This resonates with me a lot:
> As ever, I wish we had better tooling for using LLMs which didn’t look like chat or autocomplete
I think part of the reason why I was initially more skeptical than I ought to have been is because chat is such a garbage modality. LLMs started to "click" for me with Claude Code/Codex.
A "continuously running" mode that would ping me would be interesting to try.
I absolutely agree with this sentiment as well and keep coming back to it. What I want is more of an actual copilot which works in a more paired way and forces me to interact with each of its changes and also involves me more directly in them, and teaches me about what it's doing along the way, and asks for more input.
A more socratic method, and more augmentic than "agentic".
Hell, if anybody has investment money and energy and shares this vision I'd love to work on creating this tool with you. I think these models are being misused right now in attempt to automate us out of work when their real amazing latent power is the intuition that we're talking about on this thread.

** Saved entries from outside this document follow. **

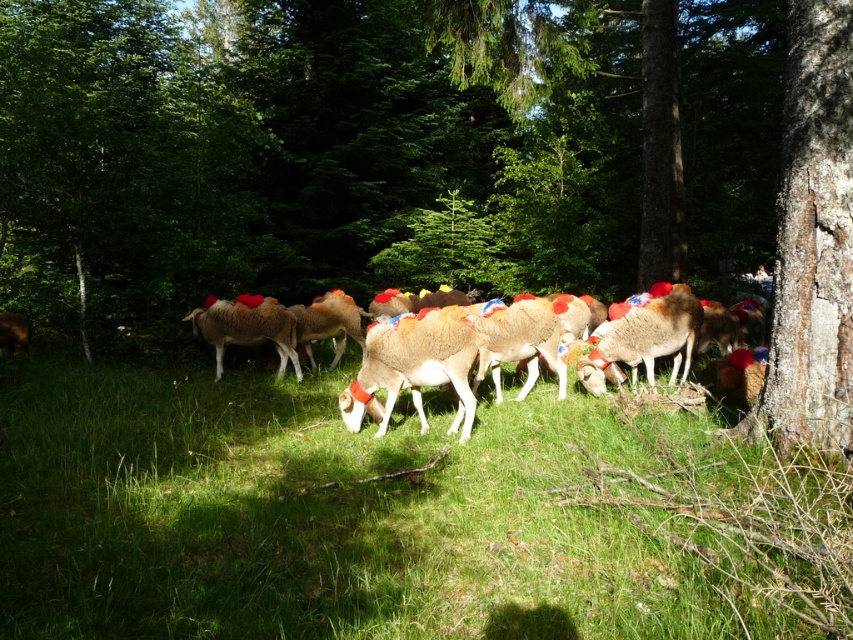 This screenshot has width=853, height=640. Describe the element at coordinates (428, 161) in the screenshot. I see `brown rough tree at center-right` at that location.

Is brown rough tree at center-right below light brown woolen sheep at center?

Actually, brown rough tree at center-right is above light brown woolen sheep at center.

This screenshot has width=853, height=640. Find the location of `brown rough tree at center-right`. brown rough tree at center-right is located at coordinates (428, 161).

In the scene shown: Between green grassy at center and light brown woolen goat at center, which one is positioned lower?

green grassy at center

Who is more distant from viewer, (637,433) or (426,308)?

Point (426,308)

The width and height of the screenshot is (853, 640). I want to click on green grassy at center, so click(x=392, y=516).

Who is shorter, brown rough tree at center-right or light brown woolen goat at center?

light brown woolen goat at center

Between brown rough tree at center-right and light brown woolen goat at center, which one is positioned lower?

light brown woolen goat at center

The width and height of the screenshot is (853, 640). What do you see at coordinates (428, 161) in the screenshot? I see `brown rough tree at center-right` at bounding box center [428, 161].

The height and width of the screenshot is (640, 853). I want to click on brown rough tree at center-right, so click(428, 161). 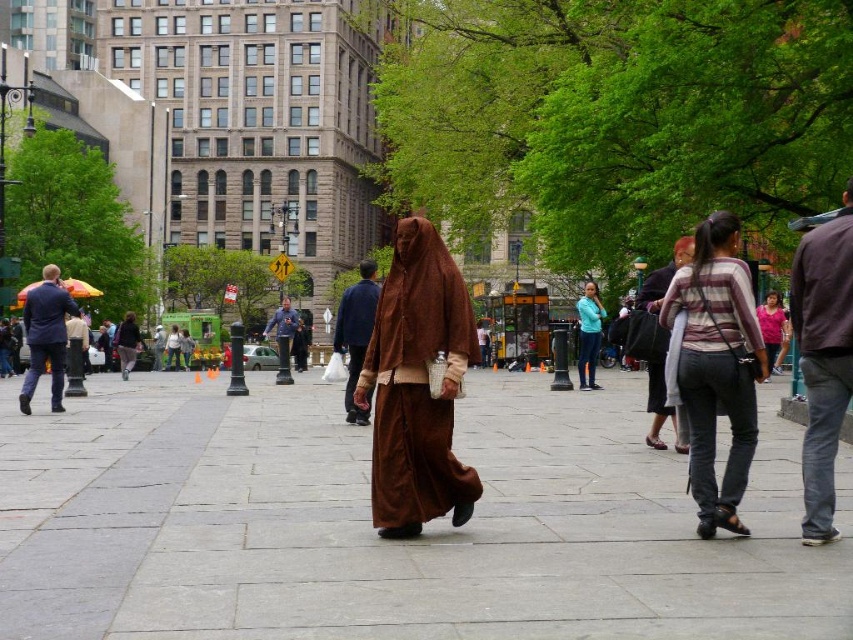 You are a photographer trying to capture the brown velvet robe at center without including the gray stone pavement at center in the frame. Is this possible given their positions?

The gray stone pavement at center is below the brown velvet robe at center, so it is possible to frame the photo such that the brown velvet robe at center is captured without the gray stone pavement at center appearing in the shot. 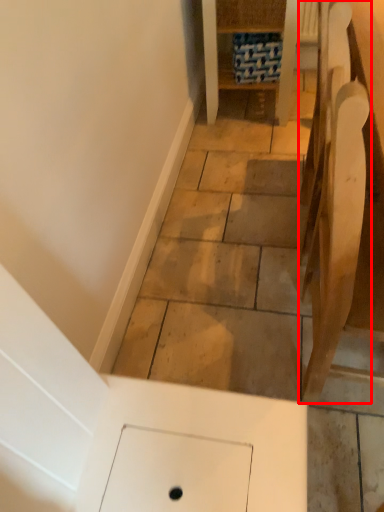 Question: In this image, where is furniture (annotated by the red box) located relative to furniture?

Misused they have the power to worsen codebases by making developers illiterate about the very thing they're working on because it's all magic behind the scenes. Uncorked they could enhance understanding and help better realize the potential of computing technology.
On the one hand, I agree with this. The chat UI is very slow and inefficient.
But on the other, given what I know about these tools and how error-prone they are, I simply refuse to give them access to my system, to run commands, or do any action for me. Partly due to security concerns, partly due to privacy, but mostly distrust that they will do the right thing. When they screw up in a chat, I can clean up the context and try again. Reverting a removed file or messed up Git repo is much more difficult. This is how you get a dropped database during code freeze...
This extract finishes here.